Work instructions.
Exclude all pictures, then restate the entries below word for word.

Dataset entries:
━━━━━━━━━━━━━━━━━━━━

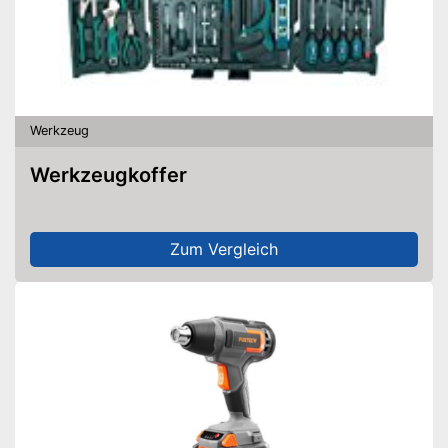
Werkzeug
Werkzeugkoffer
Zum Vergleich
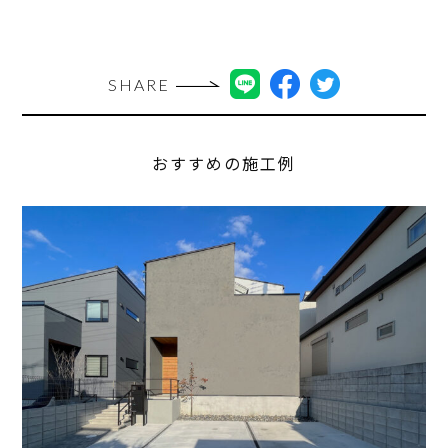
SHARE
おすすめの施工例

━━━━━━━━━━━━━━━━━━━━

Task result.
Werkzeug
Werkzeugkoffer
Zum Vergleich
SHARE
おすすめの施工例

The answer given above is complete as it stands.